En el segundo piso -de los tres que hay-, existen por lo menos cinco habitaciones. Una está dividida en cubículos. Son pequeños cuartos oscuros de lámina que en su interior albergan parejas que encontraron pareja ocasional. El “romance” solamente dura en lo que les llegue el orgasmo.
Al otro lado, existe otra habitación acondicionada con cuatro literas. Entre ellas hay un pasillo estrecho que permite que los que pasan por allí rocen los cuerpos acostados.
En las camas se practica de todo, desde felaciones, masturbaciones mutuas, hasta el sexo anal. Allí los colchones despiden penetrantes olores, recuerdos de múltiples encuentros.
Del lado puesto de la casa, existe un lugar llamado “El Puente”. Ahí, dos jóvenes comienzan los juegos presexuales antes de irse con la pareja que elijan a las habitaciones. Por lo pronto, las manos califican todo.
Al cruzar “El Puente”, existe una sala con una pantalla que proyecta películas porno gay. Allí, señores de más de 50 años, quienes ya no tienen la suerte de conseguir pareja, se autocomplacen con los videos.

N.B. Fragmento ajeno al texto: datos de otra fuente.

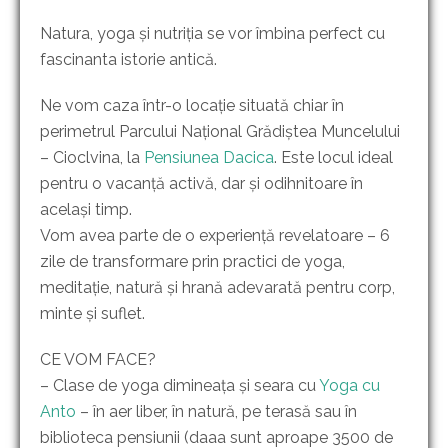
Natura, yoga și nutriția se vor îmbina perfect cu
fascinanta istorie antică.
Ne vom caza într-o locație situată chiar în
perimetrul Parcului Național Grădiștea Muncelului
– Cioclvina, la
Pensiunea Dacica
. Este locul ideal
pentru o vacanță activă, dar și odihnitoare în
același timp.
Vom avea parte de o experiență revelatoare – 6
zile de transformare prin practici de yoga,
meditație, natură și hrană adevarată pentru corp,
minte și suflet.
CE VOM FACE?
– Clase de yoga dimineața și seara cu
Yoga cu
Anto
– în aer liber, în natură, pe terasă sau în
biblioteca pensiunii (daaa sunt aproape 3500 de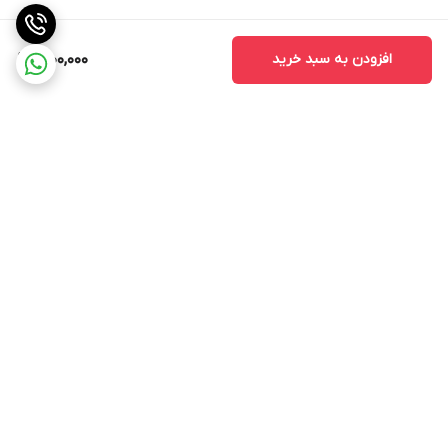
افزودن به سبد خرید
1,000,000
برگشت به بالا
ارسال ویژه
ارسال کالا به سراسر کشور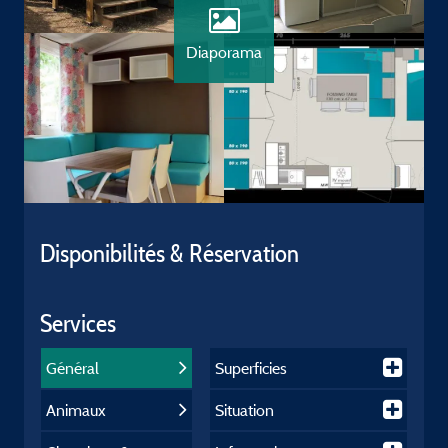
Diaporama
Disponibilités & Réservation
Services
Général
Superficies
Animaux
Situation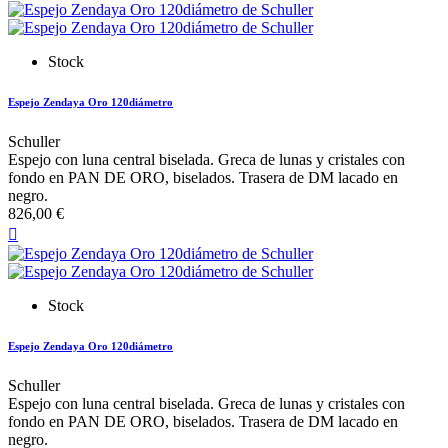
Stock
Espejo Zendaya Oro 120diámetro
Schuller
Espejo con luna central biselada. Greca de lunas y cristales con
fondo en PAN DE ORO, biselados. Trasera de DM lacado en
negro.
826,00 €

Stock
Espejo Zendaya Oro 120diámetro
Schuller
Espejo con luna central biselada. Greca de lunas y cristales con
fondo en PAN DE ORO, biselados. Trasera de DM lacado en
negro.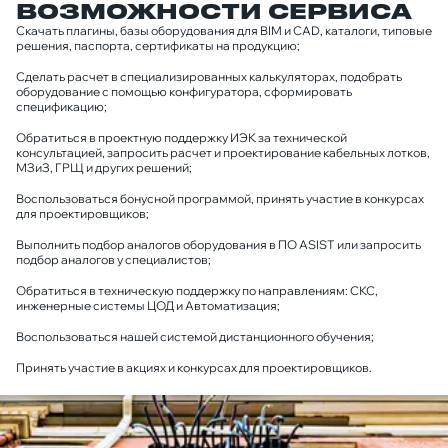
ВОЗМОЖНОСТИ СЕРВИСА
Скачать плагины, базы оборудования для BIM и CAD, каталоги, типовые
решения, паспорта, сертификаты на продукцию;
Сделать расчет в специализированных калькуляторах, подобрать
оборудование с помощью конфигуратора, сформировать
спецификацию;
Обратиться в проектную поддержку ИЭК за технической
консультацией, запросить расчет и проектирование кабельных лотков,
МЗиЗ, ГРЩ и других решений;
Воспользоваться бонусной программой, принять участие в конкурсах
для проектировщиков;
Выполнить подбор аналогов оборудования в ПО ASIST или запросить
подбор аналогов у специалистов;
Обратиться в техническую поддержку по направлениям: СКС,
инженерные системы ЦОД и Автоматизация;
Воспользоваться нашей системой дистанционного обучения;
Принять участие в акциях и конкурсах для проектировщиков.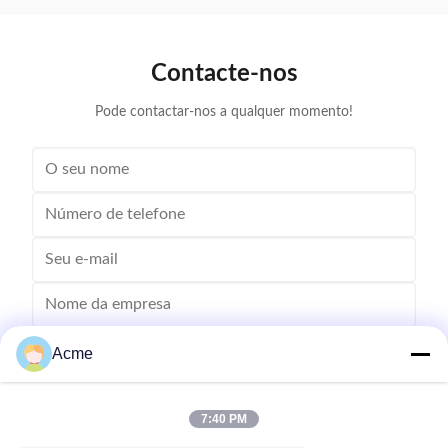
que usa ultrassom (geralmente de 20 ¢ 400 kHz) e
um solvente
um ...
Contacte-nos
Pode contactar-nos a qualquer momento!
Acme
7:40 PM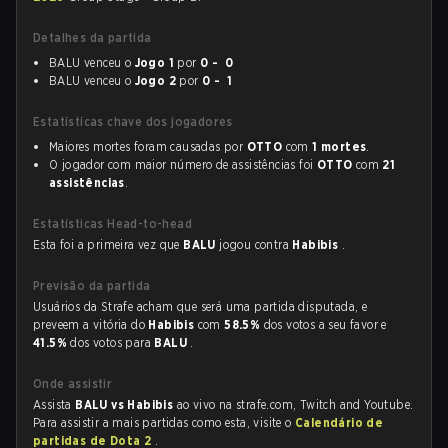
Detalhes da partida
BALU venceu o
Jogo 1
por
0 - 0
BALU venceu o
Jogo 2
por
0 - 1
Estatísticas chave dos jogadores
Maiores mortes foram causadas por
OTTO
com
1 mortes
.
O jogador com maior número de assistências foi
OTTO
com
21
assistências
.
Estatísticas Head-to-head
Esta foi a primeira vez que
BALU
jogou contra
Habibis
.
Previsão da partida
Usuários da Strafe acham que será uma partida disputada, e
preveem a vitória do
Habibis
com
58.5%
dos votos a seu favor e
41.5%
dos votos para
BALU
.
Onde assistir
Assista
BALU vs Habibis
ao vivo na strafe.com, Twitch and Youtube.
Para assistir a mais partidas como esta, visite o
Calendário de
partidas de Dota 2
.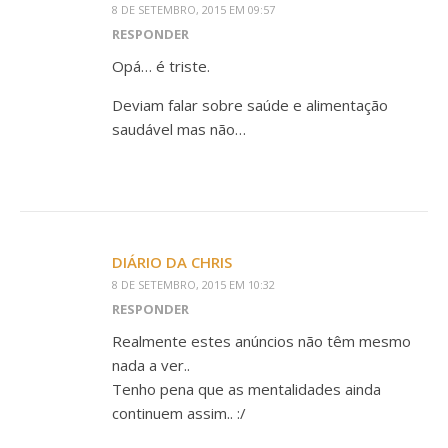
8 DE SETEMBRO, 2015 EM 09:57
RESPONDER
Opá… é triste.
Deviam falar sobre saúde e alimentação
saudável mas não…
DIÁRIO DA CHRIS
8 DE SETEMBRO, 2015 EM 10:32
RESPONDER
Realmente estes anúncios não têm mesmo
nada a ver..
Tenho pena que as mentalidades ainda
continuem assim.. :/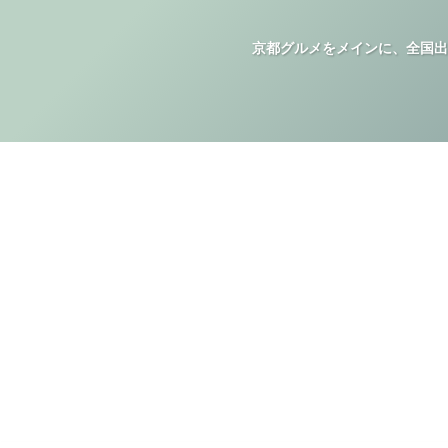
京都グルメをメインに、全国出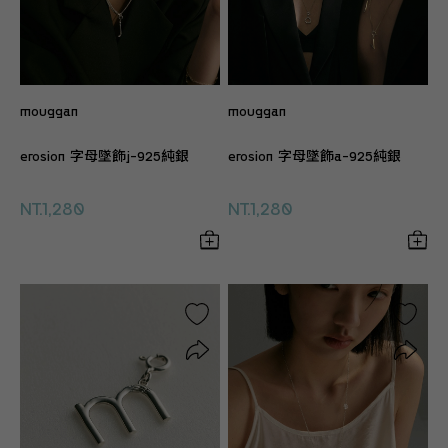
mouggan
mouggan
erosion 字母墜飾j-925純銀
erosion 字母墜飾a-925純銀
NT.1,280
NT.1,280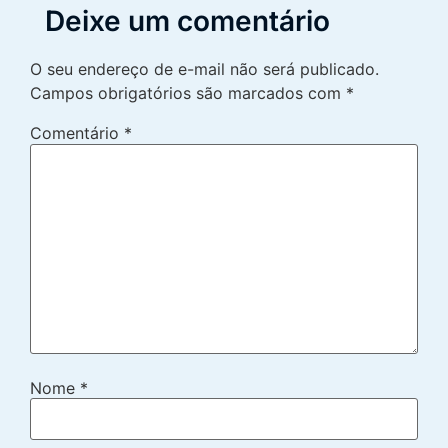
Deixe um comentário
O seu endereço de e-mail não será publicado.
Campos obrigatórios são marcados com
*
Comentário
*
Nome
*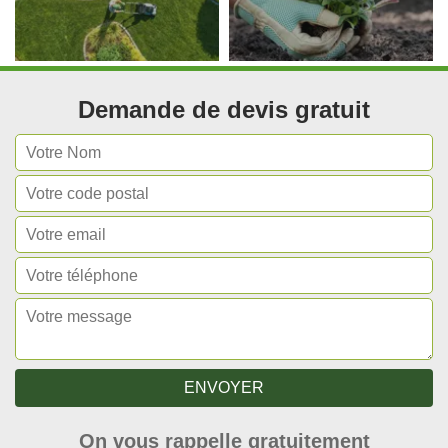
Demande de devis gratuit
On vous rappelle gratuitement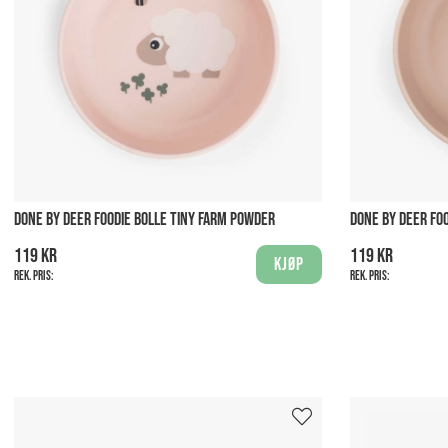
DONE BY DEER FOODIE BOLLE TINY FARM POWDER
DONE BY DEER FO
119 kr
119 kr
Kjøp
Rek. pris:
Rek. pris: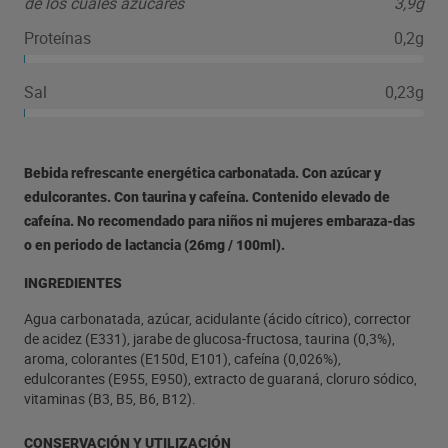
de los cuales azúcares
3,9g
Proteínas
0,2g
Sal
0,23g
Bebida refrescante energética carbonatada. Con azúcar y
edulcorantes. Con taurina y cafeína. Contenido elevado de
cafeína. No recomendado para niños ni mujeres embaraza-das
o en periodo de lactancia (26mg / 100ml).
INGREDIENTES
Agua carbonatada, azúcar, acidulante (ácido cítrico), corrector
de acidez (E331), jarabe de glucosa-fructosa, taurina (0,3%),
aroma, colorantes (E150d, E101), cafeína (0,026%),
edulcorantes (E955, E950), extracto de guaraná, cloruro sódico,
vitaminas (B3, B5, B6, B12).
CONSERVACIÓN Y UTILIZACIÓN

También hay show en vivo, un joven atlético y desnudo se une al acto masturbatorio. La regla para su público es ver, no tocar.
Por último está la terraza. Allí el ambiente se torna más tenue, pues como es un sitio abierto, se puede respirar un aire menos viciado y se deja fumar.
“La Casita” se ha convertido en el lugar preferido de muchos visitantes.
Lo cierto es que nadie sabe cómo funciona “La Casita”. ¿Un club social? ¿Un antro donde se practica el sexo desenfrenado? ¿Un bar extremo? ¿Es legal? Nadie lo sabe y mucho menos les importa.